Give your full attention to the matter at hand. As Turkle says in her TED talk, one thing technology gives us is the ability to edit out boring parts of our lives. It gives us control over where we put our attention – and the result is that we’re conditioned to reach for a device when we’re bored, even if it’s during a meeting, lunch with a coworker, or dinner with our family. Practice giving your full attention to your coworker or spouse next time you’re having a conversation.

Use the right tool for the right purpose. The great thing about all this technology is that it gives us multiple options to communicate with each other. Just be aware of which tool is the best way to get the job done. Don’t send an email when you need an instant response, and don’t use instant messenger or text to attempt to resolve a problem that would best be talked about in person.

Be clear and direct. Think about the central message of what you want to say, and get to the point. Unclear communication can lead to mixed signals and unmet expectations. Try not to ramble on with unnecessary context – if your coworker needs to know more, she can ask you to clarify.

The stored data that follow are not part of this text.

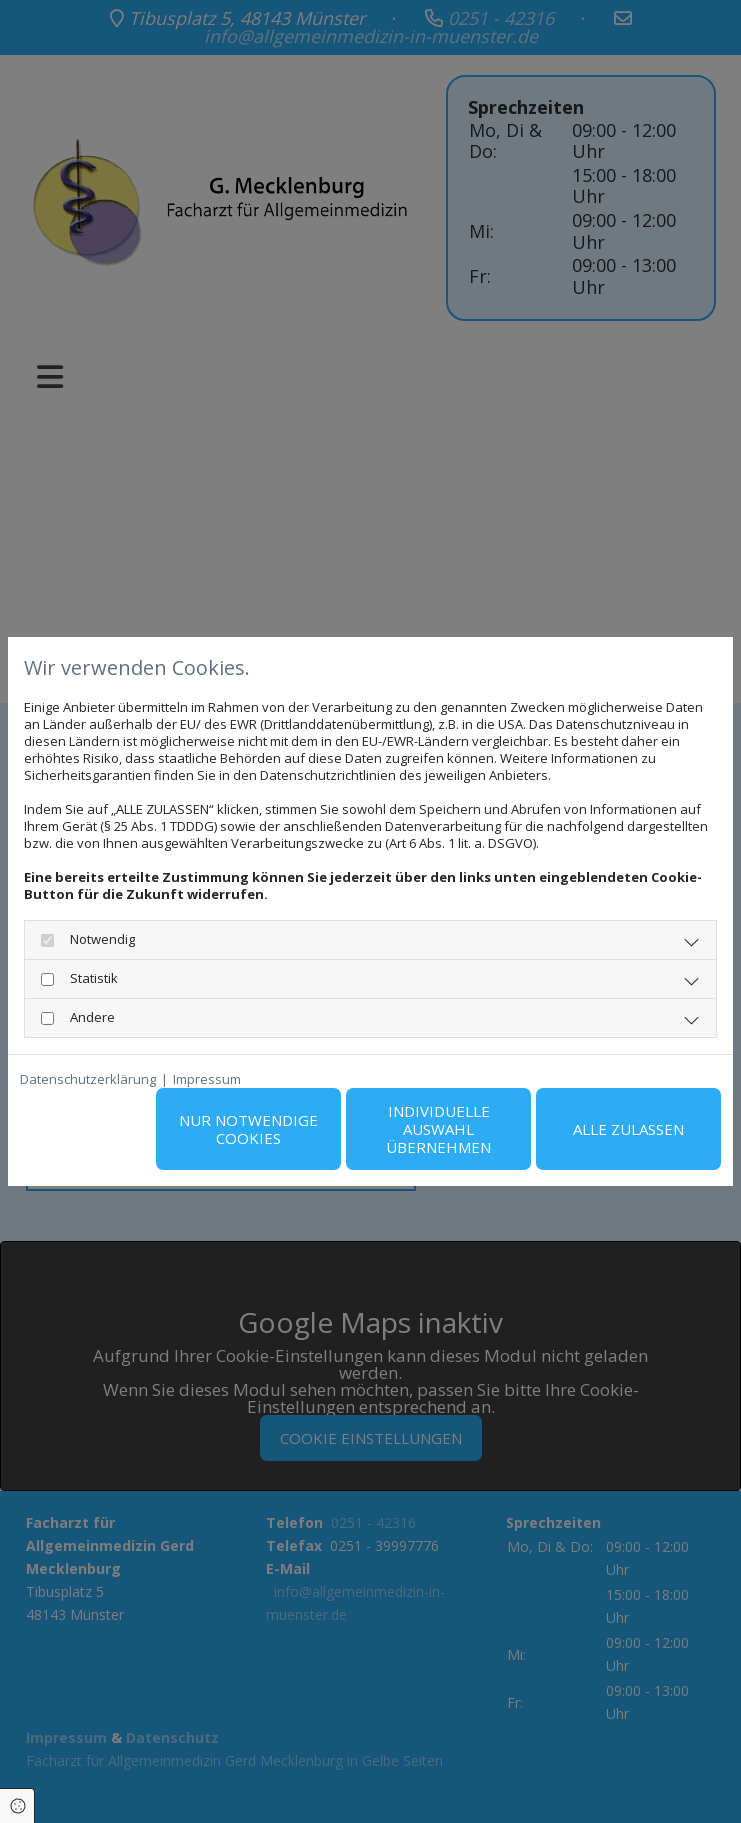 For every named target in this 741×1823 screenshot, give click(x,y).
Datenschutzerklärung (88, 1079)
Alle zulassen (628, 1129)
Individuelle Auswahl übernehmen (438, 1129)
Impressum (207, 1079)
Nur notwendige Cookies (248, 1129) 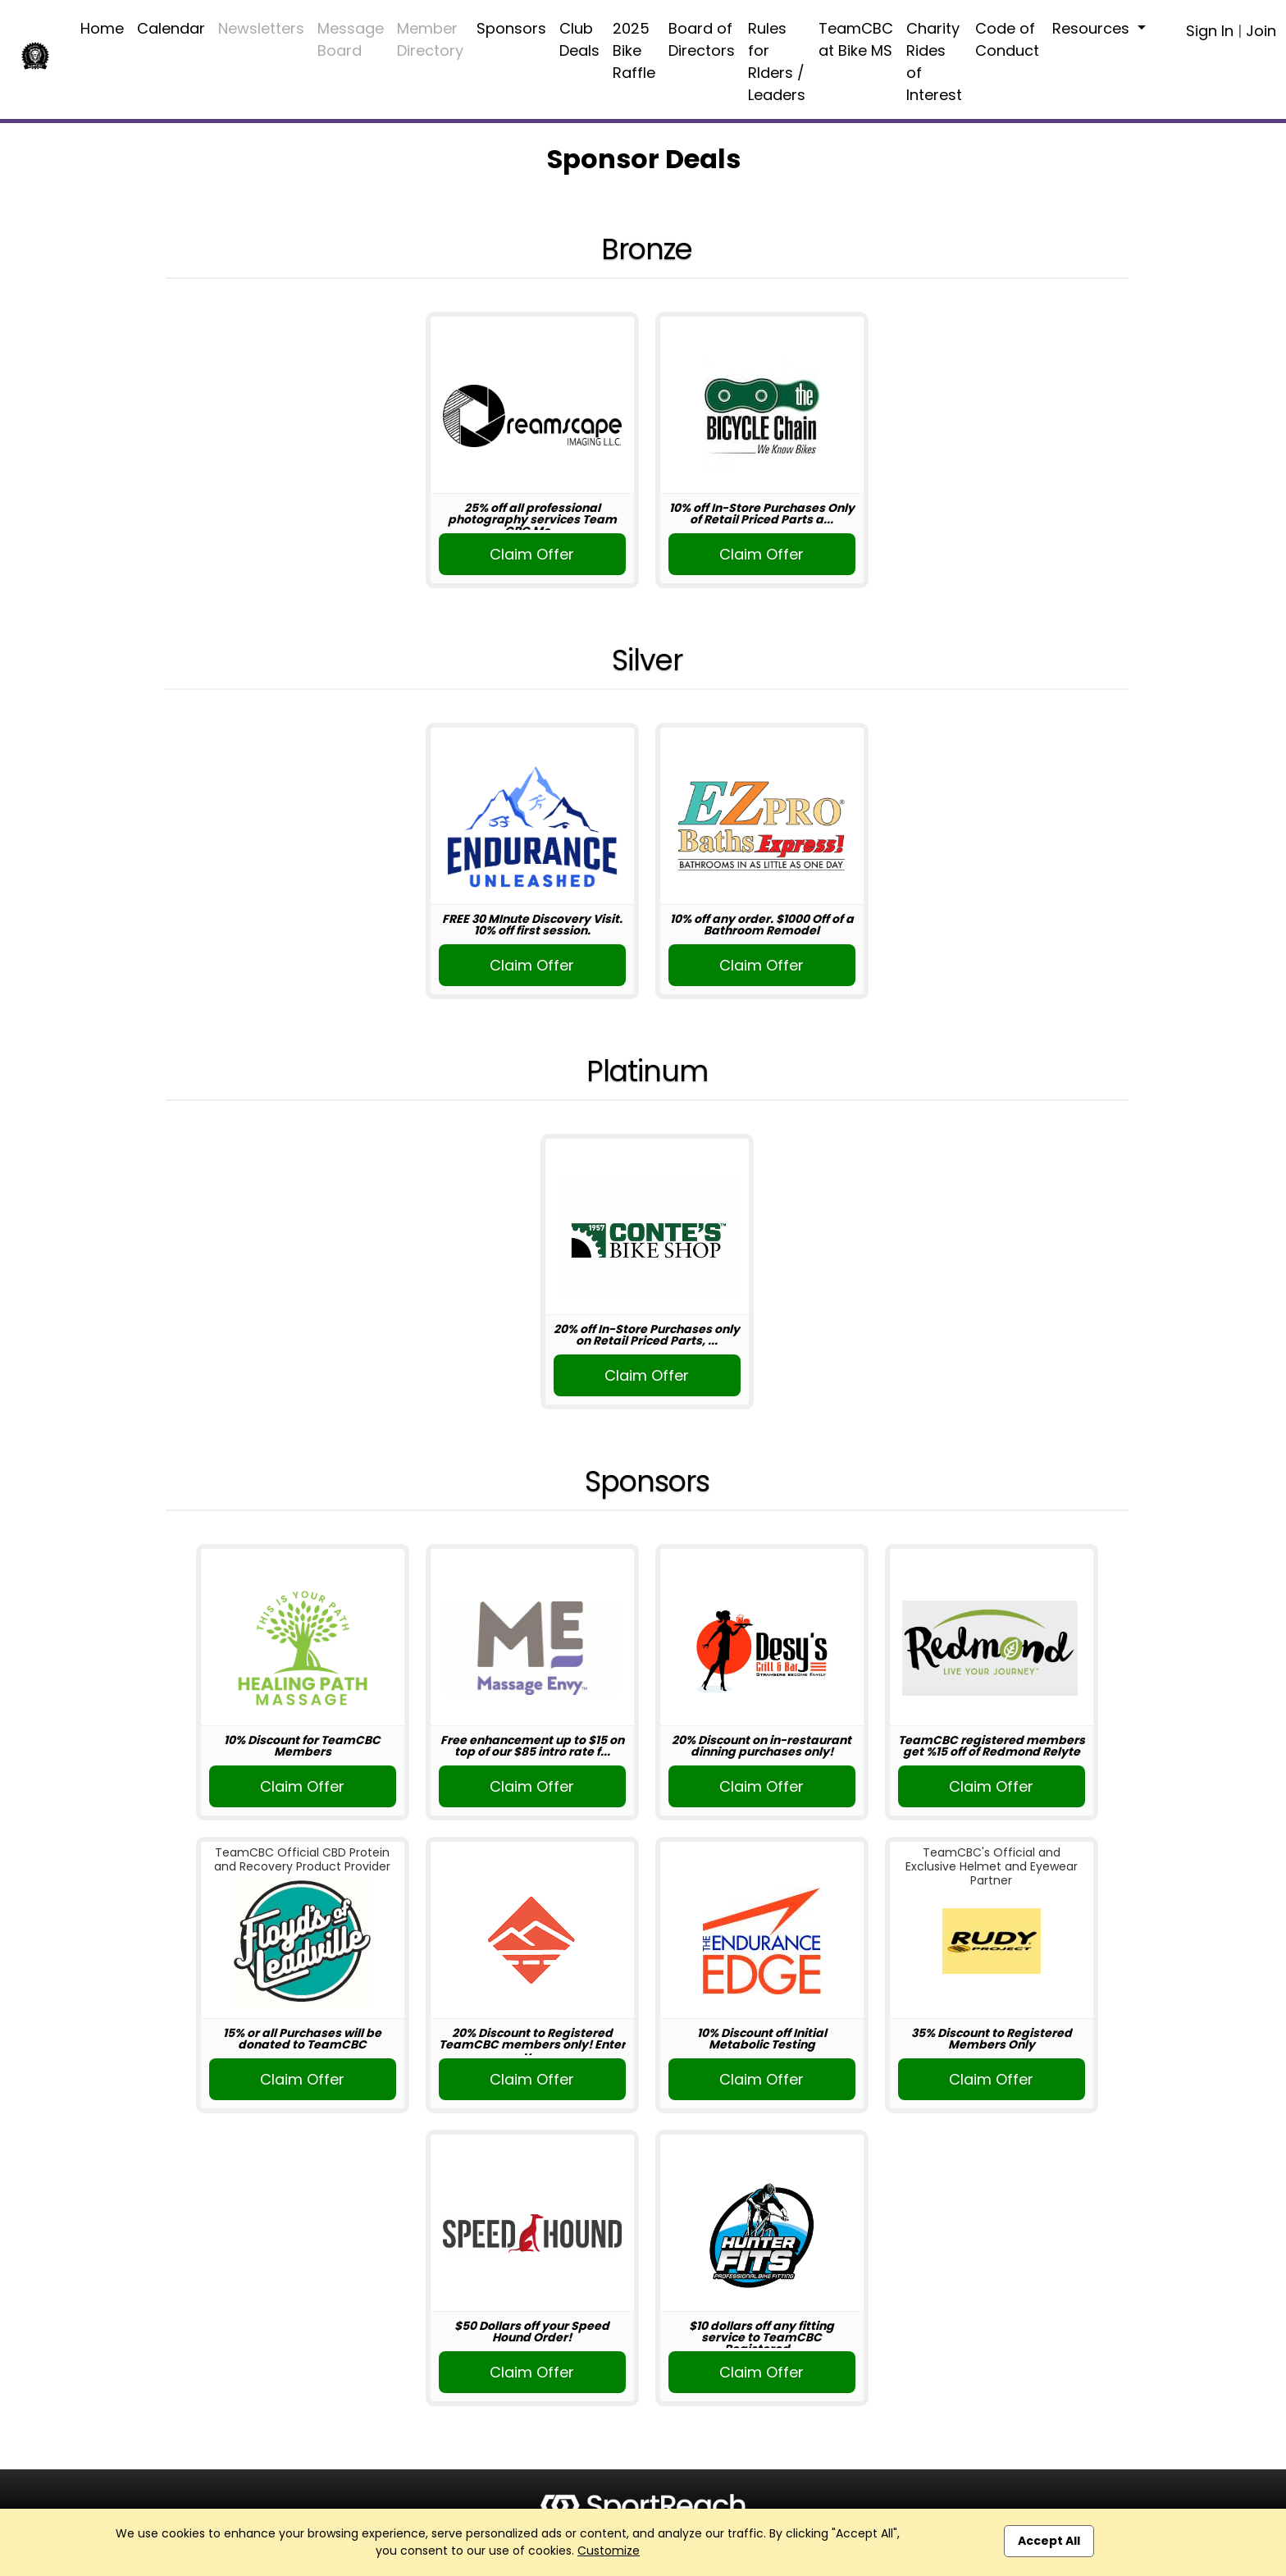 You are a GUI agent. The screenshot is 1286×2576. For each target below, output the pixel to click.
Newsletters (261, 28)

Watch your body language. In person, we get many of our social cues from people’s body language. Sometimes these signals can be unconscious – crossing your arms, sighing, and checking your phone may not feel negative to you, but your coworker may interpret them as disinterest. Instead, try to practice positive body language like making eye contact, offering genuine smiles, and opening up your stance.

Leave room for small talk. One thing digital communication can do is to divorce the message from the person sending it. You don’t need to spend an hour every morning gossiping around the water cooler, but taking a few moments to chit chat in person about weekend plans, pets, kids, and hobbies can be a great way to reconnect with the people you work with every day.

How has technology changed the way you communicate with your coworkers? Do you think it’s for the better, or has it changed things for the worse?